● **TASK DETAILS**: Among the entries below, copy every line that carries the word "Hotels".

----- RECORDS FOR THE EXERCISE -----

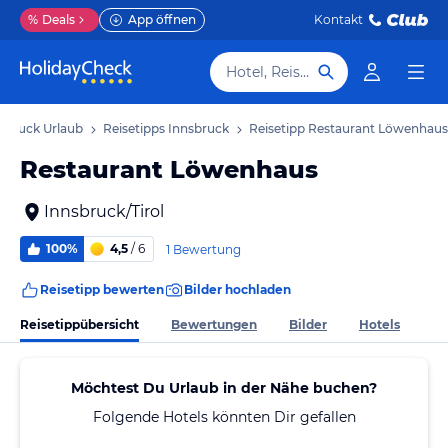
%
Deals
App öffnen
Kontakt
Hotel, Reiseziel
sbruck Urlaub
Reisetipps Innsbruck
Reisetipp Restaurant Löwenhaus
Restaurant Löwenhaus
Innsbruck/Tirol
100%
4,5
/ 6
1 Bewertung
Reisetipp bewerten
Bilder hochladen
Reisetippübersicht
Bewertungen
Bilder
Hotels
Möchtest Du Urlaub in der Nähe buchen?
Folgende Hotels könnten Dir gefallen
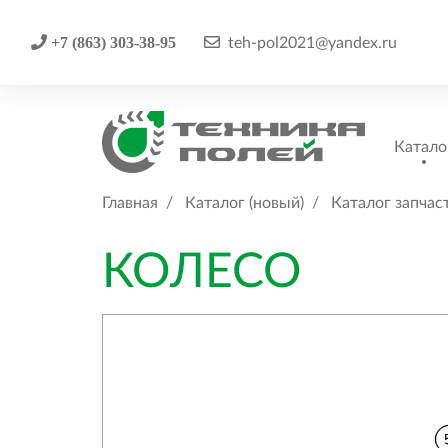
+7 (863) 303-38-95
teh-pol2021@yandex.ru
Катало
Главная
Каталог (новый)
Каталог запчас
КОЛЕСО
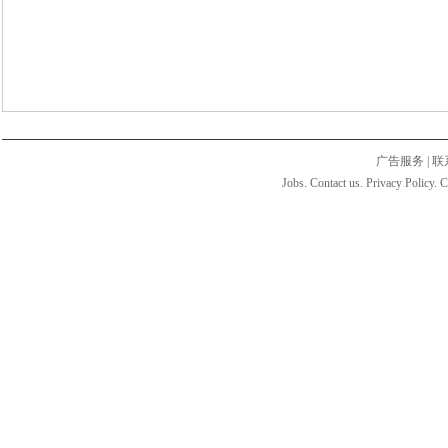
广告服务
|
联
Jobs. Contact us. Privacy Policy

-----

● **SOLVED PROBLEM**:
Hotels
Folgende Hotels könnten Dir gefallen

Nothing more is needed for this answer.